Parables of Rama

by Swami Rama Tirtha | 102,836 words

Stories in English used by Swami Rama to illustrate the highest teaching of Vedanta. The most difficult and intricate problems of philosophy and abstract truths, which may very well tax the brains of the most intellectual, are thus made not only simple and easy to understand but also brought home to us in a concrete form in such an interesting and ...

Story 119 - Ways Differ

The Buddha's reply

To Lord Buddha came a man who asked him to go to his father's cabin. You know, the same Lord Buddha, who was a prince and emperor, was a mendicant at one time, he gave up everything and became a mendicant. As a mendicant he went from place to place-, not asking anything, not begging anything. If anybody threw anything into the bowl, which he carried in his hand, well and good, otherwise he did not care a straw for the body, for this worldly life. He went into his father's kingdom and there he walking through the streets in the beggar's dress, in the mendicant's garb. It is a misnomer to call him a mendicant, it is no mendicancy, no beggary, it is kinghood, it is majesty. He does not seek anything, he does not ask for anything. What if he perishes? Let him perish; it matters not. He does not come to you to ask for food or clothing, not at all.
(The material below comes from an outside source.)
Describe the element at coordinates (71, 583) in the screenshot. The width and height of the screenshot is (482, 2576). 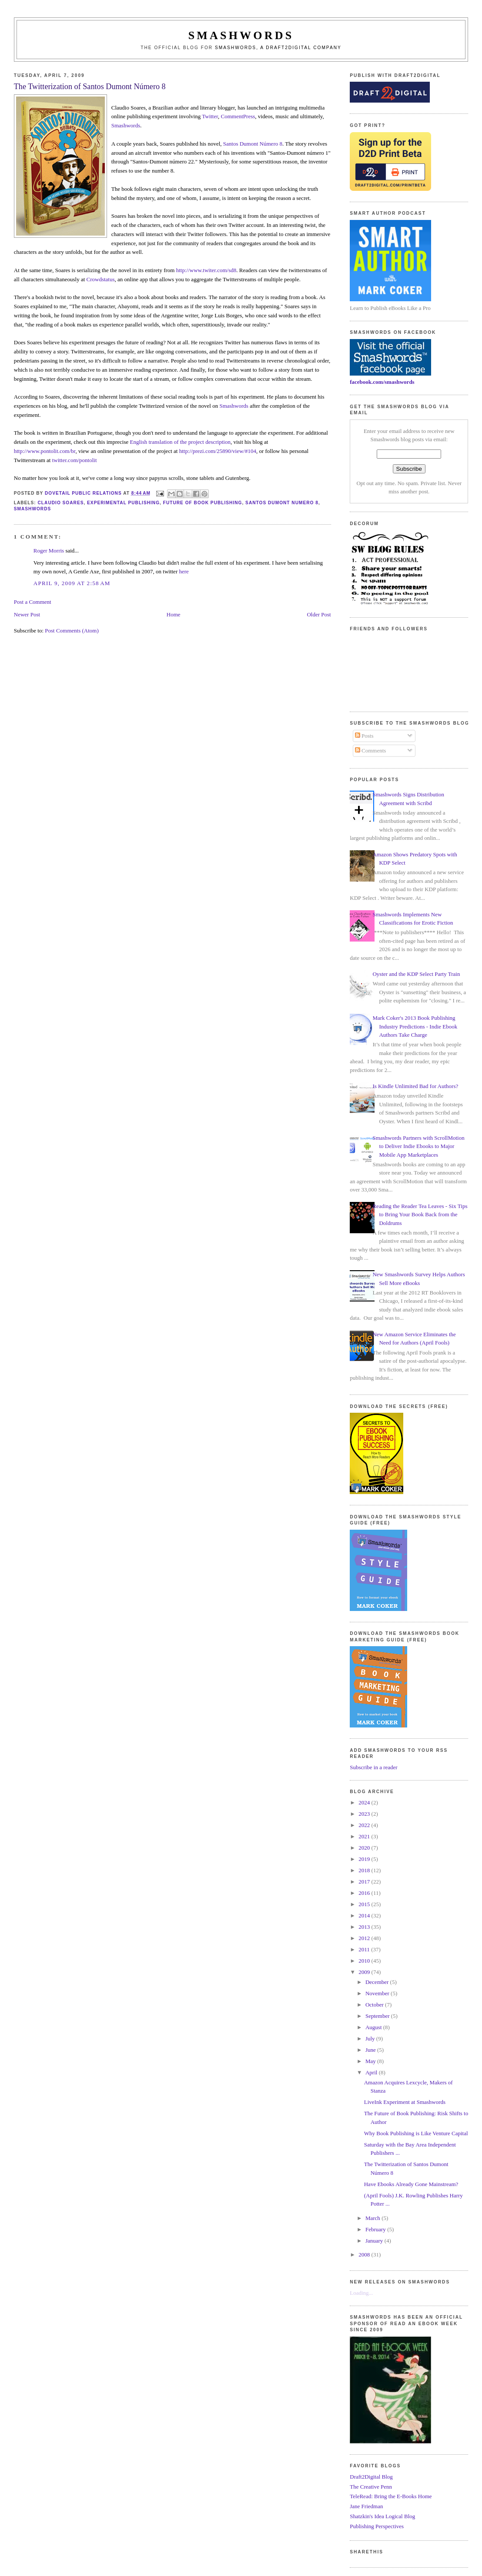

He was walking through the streets in that garb, and the father heard about it, came up to him, shed bitter tears and said, "Son, dear prince, I never did this, I never took this dress that you wear; my father, that is to say, your grandfather never had this mendicant's dress, your great-grandfather never walked as a mendicant through the streets. We have been kings, you belong to a royal family, and why is it that you are this day going to bring disgrace and shame to the whole family by adopting the mendicants' garb? Do not do that, please, do not do that, please. Keep my honour."

Smiling the Buddha replied, smilingly did he say, "Sir, sir, the family to which I belong, I look behind. I look behind to my previous births, I look behind to the previous birth before that, and I see that the family to which I belong has been all along a family of mendicants, and it is illustrated in this way:

Here is one street and there comes another street. Buddha says, "Sir, you have been coming from your births in that line, I have been coming in this line, and in this birth we have met on the crossing. Now I have to go my way and you have to go your way."

MORAL: Ways differ not in accordance with the outer circumstances but with the inner development of the persons.